■ The input ■
☆ ☆ ☆ ☆ ☆ ☆ ☆
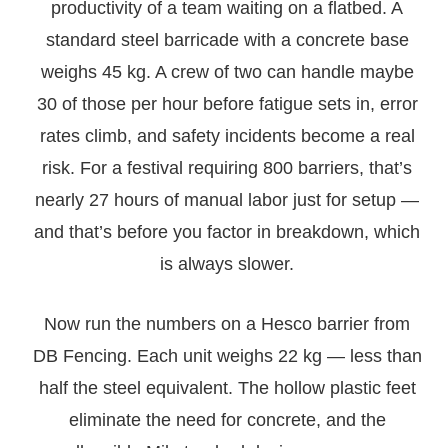
productivity of a team waiting on a flatbed. A
standard steel barricade with a concrete base
weighs 45 kg. A crew of two can handle maybe
30 of those per hour before fatigue sets in, error
rates climb, and safety incidents become a real
risk. For a festival requiring 800 barriers, that’s
nearly 27 hours of manual labor just for setup —
and that’s before you factor in breakdown, which
is always slower.
Now run the numbers on a Hesco barrier from
DB Fencing. Each unit weighs 22 kg — less than
half the steel equivalent. The hollow plastic feet
eliminate the need for concrete, and the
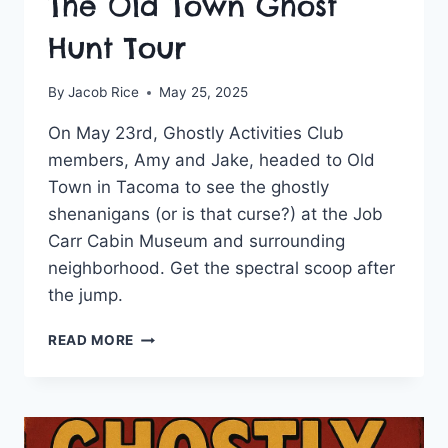
The Old Town Ghost
Hunt Tour
By
Jacob Rice
May 25, 2025
On May 23rd, Ghostly Activities Club
members, Amy and Jake, headed to Old
Town in Tacoma to see the ghostly
shenanigans (or is that curse?) at the Job
Carr Cabin Museum and surrounding
neighborhood. Get the spectral scoop after
the jump.
GHOSTLY
READ MORE
ACTIVITIES
TAKES
THE
OLD
TOWN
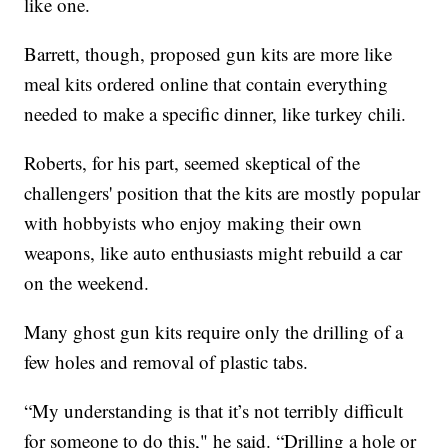
like one.
Barrett, though, proposed gun kits are more like
meal kits ordered online that contain everything
needed to make a specific dinner, like turkey chili.
Roberts, for his part, seemed skeptical of the
challengers' position that the kits are mostly popular
with hobbyists who enjoy making their own
weapons, like auto enthusiasts might rebuild a car
on the weekend.
Many ghost gun kits require only the drilling of a
few holes and removal of plastic tabs.
“My understanding is that it’s not terribly difficult
for someone to do this," he said. “Drilling a hole or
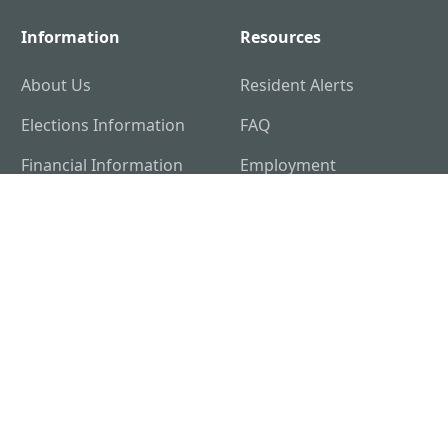
Information
Resources
About Us
Resident Alerts
Elections Information
FAQ
Financial Information
Employment
Opportunities
122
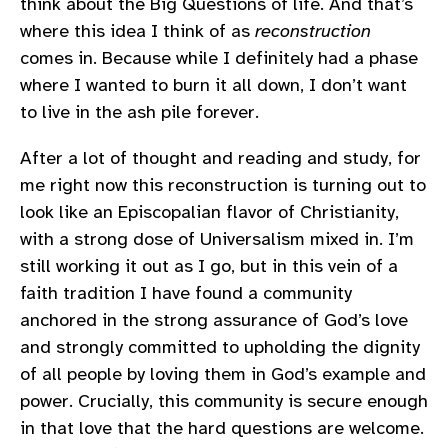
think about the Big Questions of life. And that’s
where this idea I think of as
reconstruction
comes in. Because while I definitely had a phase
where I wanted to burn it all down, I don’t want
to live in the ash pile forever.
After a lot of thought and reading and study, for
me right now this reconstruction is turning out to
look like an Episcopalian flavor of Christianity,
with a strong dose of Universalism mixed in. I’m
still working it out as I go, but in this vein of a
faith tradition I have found a community
anchored in the strong assurance of God’s love
and strongly committed to upholding the dignity
of all people by loving them in God’s example and
power. Crucially, this community is secure enough
in that love that the hard questions are welcome.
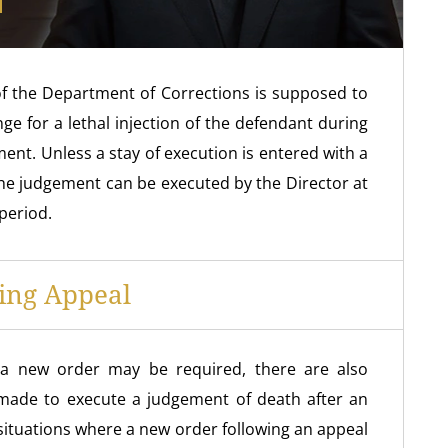
of the Department of Corrections is supposed to
e for a lethal injection of the defendant during
ent. Unless a stay of execution is entered with a
 the judgement can be executed by the Director at
period.
ing Appeal
e a new order may be required, there are also
made to execute a judgement of death after an
 situations where a new order following an appeal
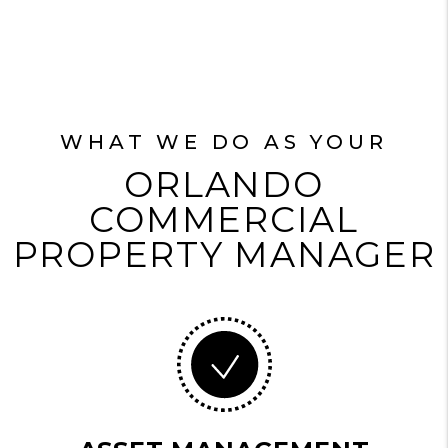
WHAT WE DO AS YOUR
ORLANDO
COMMERCIAL
PROPERTY MANAGER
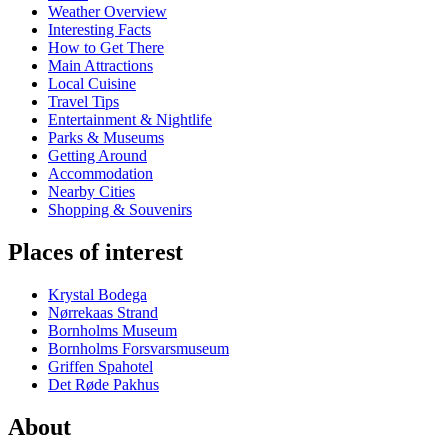
Weather Overview
Interesting Facts
How to Get There
Main Attractions
Local Cuisine
Travel Tips
Entertainment & Nightlife
Parks & Museums
Getting Around
Accommodation
Nearby Cities
Shopping & Souvenirs
Places of interest
Krystal Bodega
Nørrekaas Strand
Bornholms Museum
Bornholms Forsvarsmuseum
Griffen Spahotel
Det Røde Pakhus
About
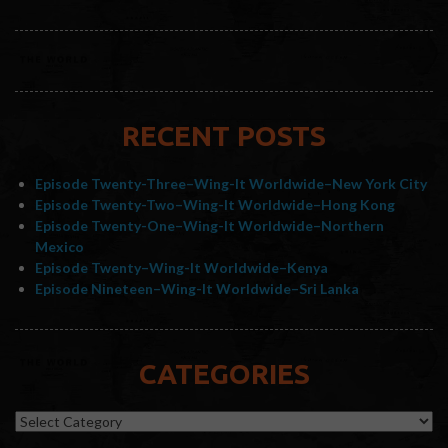
RECENT POSTS
Episode Twenty-Three–Wing-It Worldwide–New York City
Episode Twenty-Two–Wing-It Worldwide–Hong Kong
Episode Twenty-One–Wing-It Worldwide–Northern
Mexico
Episode Twenty–Wing-It Worldwide–Kenya
Episode Nineteen–Wing-It Worldwide–Sri Lanka
CATEGORIES
Categories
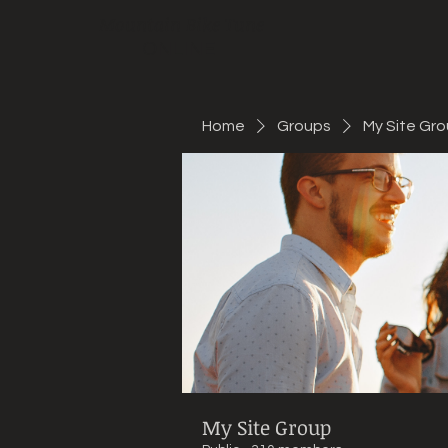
Mountain Bike Tune
ONLINE
Home
Groups
My Site Gr
My Site Group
☆ ☆ ☆ ☆ ☆ ☆ ☆
■ Instructions for the task ■
Everything from the line holding "Episode Twenty-Two–Wing-It Worldwide–Hong" to the close of the records should be written out exactly, both ends included, with pictures omitted.

■ Finished exercise ■
Episode Twenty-Two–Wing-It Worldwide–Hong Kong
Episode Twenty-One–Wing-It Worldwide–Northern
Mexico
Episode Twenty–Wing-It Worldwide–Kenya
Episode Nineteen–Wing-It Worldwide–Sri Lanka
CATEGORIES
Categories
Mountain Bike Tune
ONLINE
Home
Groups
My Site Gr
My Site Group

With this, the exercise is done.